The days came and went and Mary kept getting older. It had been bound to happen. Her ears worked less effectively, one of them devising a high-pitched noise all its own. The noise reminded her of summer nights and the fathers appearing on the porches, each one with a different way of letting you know it was time for bed. Eddie’s father would put two fingers in his mouth and whistle; Mr. Andersen used a conch shell. It would get dark, the streetlamps would be lit, the girls would be singing a sad song as they gathered their trading cards together and said goodnight to one another. Romance was in the air, romance and false hope, not exactly the same thing but linked, like love and marriage. It was all the girls could think of.
My ear is driving me crazy, Mary told Walter as they lay together in bed. She knew better by now than to ask him if he heard what she was hearing. She would draw the curtains and he would open them, his shadow draping over her as he turned away from the window. They were in the vacation house he’d bought as a surprise for Mary—there was nothing intervening between it and the ocean. He thought the house would please her since she had fond memories of it from when she was a girl. Mary’s hair had turned to dross, her skin to paper, but even so Walter liked looking at her. What was happening to her was part of his original bargain, including the sorry condition of her teeth and eyes. The sight of Mary still had the power to arouse his desire. Then she would succumb to desire too, panting a little.
While her husband was at work in the city, Mary sat staring at the ocean through the large halfmoon-shaped front window. In the morning the waves were quite large but as the day wore on they grew smaller, almost too small to break, as if some long snakelike creature was tunneling along just below the surface. The days wore on, all of them; Mary rarely ventured forth into the sun until it had almost set. Sometimes Saint Foy girls would march along the strand two by two in their blue uniforms. Sometimes they would run single file in their bare feet at the water’s edge.

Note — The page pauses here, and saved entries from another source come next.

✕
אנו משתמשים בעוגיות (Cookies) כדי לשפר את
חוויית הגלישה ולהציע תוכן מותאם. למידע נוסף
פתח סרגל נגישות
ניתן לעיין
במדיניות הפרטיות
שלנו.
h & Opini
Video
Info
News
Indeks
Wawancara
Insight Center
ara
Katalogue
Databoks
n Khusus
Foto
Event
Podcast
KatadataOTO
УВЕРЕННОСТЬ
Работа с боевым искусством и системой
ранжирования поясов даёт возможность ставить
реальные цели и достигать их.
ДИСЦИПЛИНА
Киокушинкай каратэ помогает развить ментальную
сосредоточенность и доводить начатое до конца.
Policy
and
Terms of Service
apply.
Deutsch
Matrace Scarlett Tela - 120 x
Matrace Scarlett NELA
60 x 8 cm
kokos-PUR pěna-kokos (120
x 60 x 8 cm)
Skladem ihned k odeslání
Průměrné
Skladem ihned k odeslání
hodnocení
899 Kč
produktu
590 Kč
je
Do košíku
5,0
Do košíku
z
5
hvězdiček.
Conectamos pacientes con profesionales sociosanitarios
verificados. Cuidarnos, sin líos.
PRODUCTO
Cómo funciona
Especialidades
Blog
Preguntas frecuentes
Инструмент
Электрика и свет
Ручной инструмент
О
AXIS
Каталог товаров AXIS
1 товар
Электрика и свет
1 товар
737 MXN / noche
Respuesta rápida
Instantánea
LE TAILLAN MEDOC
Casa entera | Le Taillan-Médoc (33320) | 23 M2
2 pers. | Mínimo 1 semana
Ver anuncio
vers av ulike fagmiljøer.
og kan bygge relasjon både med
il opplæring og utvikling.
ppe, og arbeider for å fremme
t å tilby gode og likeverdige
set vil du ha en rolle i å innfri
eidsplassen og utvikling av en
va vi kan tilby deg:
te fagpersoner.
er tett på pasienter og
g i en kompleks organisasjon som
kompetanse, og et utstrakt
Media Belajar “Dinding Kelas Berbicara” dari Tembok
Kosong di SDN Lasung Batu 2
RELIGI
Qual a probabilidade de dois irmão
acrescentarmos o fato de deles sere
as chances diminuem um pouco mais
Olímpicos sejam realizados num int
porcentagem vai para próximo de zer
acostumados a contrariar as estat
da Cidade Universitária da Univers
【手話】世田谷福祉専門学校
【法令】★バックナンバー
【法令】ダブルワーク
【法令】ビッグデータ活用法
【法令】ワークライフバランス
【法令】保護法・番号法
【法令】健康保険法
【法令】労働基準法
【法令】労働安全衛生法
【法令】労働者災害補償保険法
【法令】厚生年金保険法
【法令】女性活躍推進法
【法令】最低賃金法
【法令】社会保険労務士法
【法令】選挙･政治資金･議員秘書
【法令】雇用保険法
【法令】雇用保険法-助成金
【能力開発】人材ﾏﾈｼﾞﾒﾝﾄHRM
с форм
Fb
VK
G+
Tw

After graduation Blue-Eyes moved back to the city. Mary knew because Walter liked to fill her in on their daughter’s exploits. For some time now she had been working with him; as far as Mary could tell she was doing very well. Occasionally there would be a story on the console involving Blue-Eyes. An [End Page 10] interviewer would be asking her about Walter’s latest project, the two of them standing together in an undisclosed location. Once Mary thought she recognized the koi pool in the park at the end of the street where she grew up. Blue-Eyes was talking about modern marriage, a subject Mary was sure her daughter knew nothing about. Blue-Eyes was explaining that she and the interviewer were standing not far from where her mother and father had met. “My father always said it was love at first sight,” Blue-Eyes was saying. “What about your mother?” the interviewer wanted to know. “Oh, my mother.” Blue-Eyes stared straight into the camera like she knew Mary was watching. “You should ask her.” She went on to say that whatever brought two people together had nothing to do with sex. It had to do with the abyss, the face of the deep, with whatever came before people or animals or life of any kind and what would be left after they were gone.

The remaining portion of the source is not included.